A global survey of 5,010 IT leaders, CISOs and builders printed by GitLab this week discovered effectively over half (56%) of respondents are working for organizations which are utilizing DevOps or DevSecOps practices. Nevertheless, 72% of respondents mentioned they’re utilizing a DevSecOps platform (36%) or are contemplating adopting one within the subsequent 12 months (36%).
General, lower than a 3rd of survey respondents (30%) mentioned they have been “fully” chargeable for software safety, with 53% reporting they’re half of a bigger software safety staff. Nicely over a 3rd (38%) of the 1,453 safety professionals surveyed mentioned they’re a part of a cross-functional staff centered on safety.

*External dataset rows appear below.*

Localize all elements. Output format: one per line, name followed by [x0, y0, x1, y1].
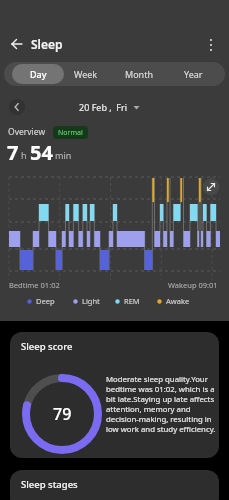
button[interactable]: Sleep stages — [10, 470, 219, 500]
button[interactable]: 20 Feb , Fri — [0, 97, 224, 117]
button[interactable]: Month — [112, 62, 166, 86]
staticText: Week — [74, 68, 98, 80]
staticText: Awake — [166, 296, 190, 306]
button[interactable]: Year — [166, 62, 220, 86]
staticText: min — [55, 149, 72, 161]
button[interactable]: Day — [12, 64, 64, 84]
staticText: Light — [82, 296, 100, 306]
staticText: REM — [124, 296, 140, 306]
staticText: 54 — [30, 139, 53, 165]
staticText: Sleep score — [21, 340, 73, 353]
staticText: Moderate sleep quality.Your bedtime was … — [106, 374, 216, 434]
button[interactable] — [9, 99, 25, 115]
staticText: Year — [184, 68, 203, 80]
staticText: Bedtime 01:02 — [9, 280, 60, 290]
staticText: Sleep stages — [21, 478, 78, 491]
button[interactable]: Sleep score — [10, 332, 219, 458]
button[interactable]: Week — [59, 62, 113, 86]
staticText: Deep — [36, 296, 55, 306]
staticText: 20 Feb , Fri — [79, 101, 128, 113]
staticText: 7 — [7, 139, 19, 165]
staticText: 79 — [53, 403, 72, 425]
staticText: Wakeup 09:01 — [168, 280, 218, 290]
staticText: h — [21, 149, 27, 161]
button[interactable] — [203, 36, 219, 54]
staticText: Normal — [58, 128, 83, 138]
staticText: Day — [30, 68, 47, 80]
staticText: Overview — [8, 126, 46, 138]
staticText: Month — [125, 68, 153, 80]
button[interactable] — [6, 36, 24, 54]
staticText: Sleep — [31, 36, 63, 52]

License compliance checks and safety capabilities for cloud-native or serverless tied for the highest of the record of present priorities (19%), however shifting safety left (29%) was the highest focus for the approaching 12 months. Almost three-quarters (74%) of safety professionals mentioned their organizations both shifted left or plan to within the subsequent three years. Almost as many (71%) mentioned 1 / 4 or extra of all safety vulnerabilities have been found by builders.
Prime frustrations recognized particularly by safety professionals included testing taking place too late within the improvement cycle (43%) and problem prioritizing vulnerability remediation (41%).

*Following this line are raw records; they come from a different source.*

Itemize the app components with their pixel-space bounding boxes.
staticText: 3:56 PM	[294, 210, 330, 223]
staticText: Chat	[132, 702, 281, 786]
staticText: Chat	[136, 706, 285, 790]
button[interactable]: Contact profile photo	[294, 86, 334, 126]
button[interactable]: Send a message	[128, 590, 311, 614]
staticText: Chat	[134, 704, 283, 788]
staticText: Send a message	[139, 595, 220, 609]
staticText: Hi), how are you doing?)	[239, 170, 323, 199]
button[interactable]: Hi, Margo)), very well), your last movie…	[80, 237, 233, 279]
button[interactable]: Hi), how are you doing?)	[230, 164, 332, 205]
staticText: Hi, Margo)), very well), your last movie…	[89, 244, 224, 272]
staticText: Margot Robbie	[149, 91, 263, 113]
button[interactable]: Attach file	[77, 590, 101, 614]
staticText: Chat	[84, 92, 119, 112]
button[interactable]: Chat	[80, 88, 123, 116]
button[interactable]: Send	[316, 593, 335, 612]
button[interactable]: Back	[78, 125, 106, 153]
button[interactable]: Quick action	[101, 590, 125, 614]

These frustrations would possibly enhance within the coming 12 months, with 85% of safety professionals reporting they both have the identical or decrease funds in 2023.
On the plus aspect, almost two-thirds of the 1,954 builders surveyed mentioned they’re both utilizing synthetic intelligence (AI) and machine studying (ML) algorithms in testing at the moment or will probably be within the subsequent three years. A full 62% mentioned they used AI/ML to verify code, whereas 53% use bots for testing and 36% use AI/ML for code assessment.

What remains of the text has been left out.